Below is an example of a knowledge graph showing a choir club alongside two of its members - the knowledge it represents is that Ann and Bob are members of a choir.
A simple knowledge graph
Ann, Bob and Choir are entities in the knowledge graph, commonly referred to as nodes.
These nodes can represent anything we can think of, as knowledge graphs are structureless. Here we’re only representing two types of node, members (Ann and Bob) and clubs (Choir), but we could add whatever we like in. If we decided it worthwhile to model the building the choir takes place in, we could add another circle, write ‘village hall’ inside it and we’re away.
The two MEMBER_OF arrows represent the relationships between these entities, commonly referred to as edges.
Here the arrows suggest the relationship has direction; Ann is a member of the Choir, but the Choir is not a member of Ann. In this blog we’ll limit ourselves to relationships that have direction.
So we’ve got a conceptual model of nodes which represent entities, and edges which represent the relationships between those entities. Great!
What is a graph database?
Graph databases are data stores for knowledge graphs. They are databases built on the foundation that the relationships between entities are as important as the entities themselves. By doing so they can put relationships at the forefront of how they are structured, and therefore how they can be queried. As we’ll see later they make traversing relationships in a data store far easier. I have also seen claims that this translates to faster query times when traversing relationships in highly connected data, albeit I haven’t benchmarked this myself.
There are many different graph database vendors around, from Neo4j and TigerGraph, through to Neptune on AWS and Azure’s Cosmos DB. I won’t be doing an in depth analysis on these here, but I think it’s fair to say there’s plenty of choice in the market.
I’m using a Neo4j database throughout this blog alongside their visualisation engine, which lets you view the data as a knowledge graph. Whilst the visualisation engine isn’t necessarily always a part of graph databases (you can store data without one), they are a standard way of interacting with them and viewing the data. Indeed you’ve already seen one, the initial image in this blog post was taken from a Neo4j database.
We’ve got some circles and lines, but where’s the rest of the data?
Knowledge graphs, and by extension graph databases, can include implicit data on both the nodes and the edges.
For this example, Neo4j has the concept of labels on nodes, and types on edges. Both can then also have additional data properties. Below shows the Choir node with a label ‘Club’ and a property ‘StartTime’. The edge has type ‘MEMBER_OF’ and property ‘MemberSince’.
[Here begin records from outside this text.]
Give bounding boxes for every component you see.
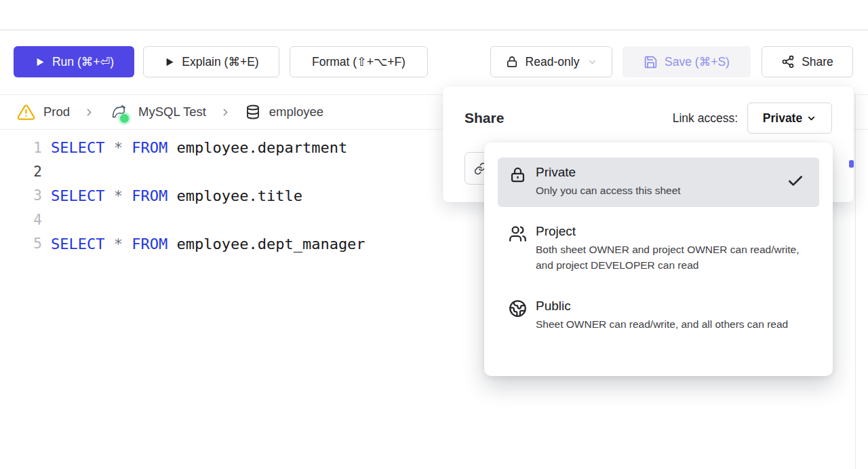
play-icon [163, 56, 175, 68]
share-button[interactable]: Share [762, 46, 853, 77]
link-access-menu: PrivateOnly you can access this sheetPro… [484, 143, 833, 376]
access-option-description: Both sheet OWNER and project OWNER can r… [536, 242, 808, 273]
globe-icon [509, 299, 527, 318]
save-button-label: Save (⌘+S) [665, 55, 730, 69]
breadcrumb-environment[interactable]: Prod [17, 103, 70, 121]
copy-button-edge[interactable] [849, 160, 854, 168]
line-number: 5 [0, 236, 42, 252]
breadcrumb-instance[interactable]: MySQL Test [108, 102, 206, 122]
access-options: PrivateOnly you can access this sheetPro… [498, 157, 819, 341]
chevron-right-icon [83, 107, 95, 118]
mysql-icon [108, 102, 130, 122]
share-icon [781, 55, 795, 69]
instance-status-dot [120, 114, 129, 123]
warning-icon [17, 103, 35, 121]
line-number: 1 [0, 140, 42, 156]
access-option-title: Public [536, 299, 788, 314]
users-icon [509, 225, 527, 243]
line-number: 2 [0, 164, 42, 180]
database-icon [245, 104, 261, 120]
play-icon [34, 56, 45, 68]
lock-icon [509, 166, 527, 184]
code-text: SELECT * FROM employee.dept_manager [51, 236, 366, 252]
line-number: 3 [0, 187, 42, 204]
lock-icon [505, 55, 519, 69]
access-option-private[interactable]: PrivateOnly you can access this sheet [498, 157, 819, 207]
link-access-value: Private [763, 111, 802, 126]
format-button[interactable]: Format (⇧+⌥+F) [290, 46, 428, 77]
top-divider [0, 29, 868, 31]
pane-divider [855, 94, 856, 469]
run-button-label: Run (⌘+⏎) [52, 55, 114, 69]
database-label: employee [269, 105, 323, 119]
chevron-right-icon [220, 107, 231, 118]
save-button[interactable]: Save (⌘+S) [623, 46, 751, 77]
code-text: SELECT * FROM employee.department [51, 139, 347, 156]
access-option-public[interactable]: PublicSheet OWNER can read/write, and al… [498, 291, 819, 341]
access-option-description: Sheet OWNER can read/write, and all othe… [536, 316, 788, 332]
access-option-title: Project [536, 224, 808, 239]
readonly-label: Read-only [526, 55, 580, 69]
access-option-description: Only you can access this sheet [536, 183, 681, 198]
share-popover-title: Share [465, 110, 504, 126]
link-access-label: Link access: [673, 111, 738, 126]
access-option-title: Private [536, 165, 681, 180]
breadcrumb-database[interactable]: employee [245, 104, 323, 120]
chevron-down-icon [806, 113, 816, 124]
readonly-mode-dropdown[interactable]: Read-only [490, 46, 612, 77]
save-icon [644, 55, 658, 69]
share-button-label: Share [802, 55, 833, 69]
check-icon [787, 172, 804, 193]
explain-button-label: Explain (⌘+E) [182, 55, 258, 69]
access-option-project[interactable]: ProjectBoth sheet OWNER and project OWNE… [498, 217, 819, 282]
format-button-label: Format (⇧+⌥+F) [312, 55, 406, 69]
instance-label: MySQL Test [138, 105, 206, 119]
run-button[interactable]: Run (⌘+⏎) [14, 46, 134, 77]
explain-button[interactable]: Explain (⌘+E) [143, 46, 279, 77]
sql-editor-screen: Run (⌘+⏎) Explain (⌘+E) Format (⇧+⌥+F) R… [0, 0, 868, 469]
link-access-dropdown[interactable]: Private [747, 102, 832, 134]
line-number: 4 [0, 212, 42, 228]
environment-label: Prod [43, 105, 70, 119]
code-text: SELECT * FROM employee.title [51, 187, 302, 204]
chevron-down-icon [587, 57, 597, 67]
Label and property on a node
Type and property on an edge
This data is stored directly against these items, and just to show you, you can also retrieve this information in a tabular form as follows:
Properties displayed in a table using Neo4j
A brief Cypher aside
The query at the top is an example of Neo4j’s query language Cypher.
MATCH (m:Member) -[r:MEMBER_OF]-> (c:Club{Name:'Choir'})
RETURN m.Name as Member, r as Relationship, c as Club
I’m not going to go into the details of Cypher in this blogpost, but the above matches any node with the Member label that has a MEMBER_OF relationship to a node with the club label and name property ‘choir’.
It’s a powerful language which is basically the equivalent of SQL in a relational database. Originally created solely for Neo4j it has been open sourced through OpenCypher, a popular querying language for graph databases across multiple vendors.
It’s also worth noting that just recently the International Organisation for Standardization (ISO) certified GQL as the official language for graph databases; and Cypher appears to have been a large influence in the creation of this standard.
Why would I use a graph database over a relational database?
I’ll admit this was my first thought, so I knocked up an example of each to allow myself to compare how they act.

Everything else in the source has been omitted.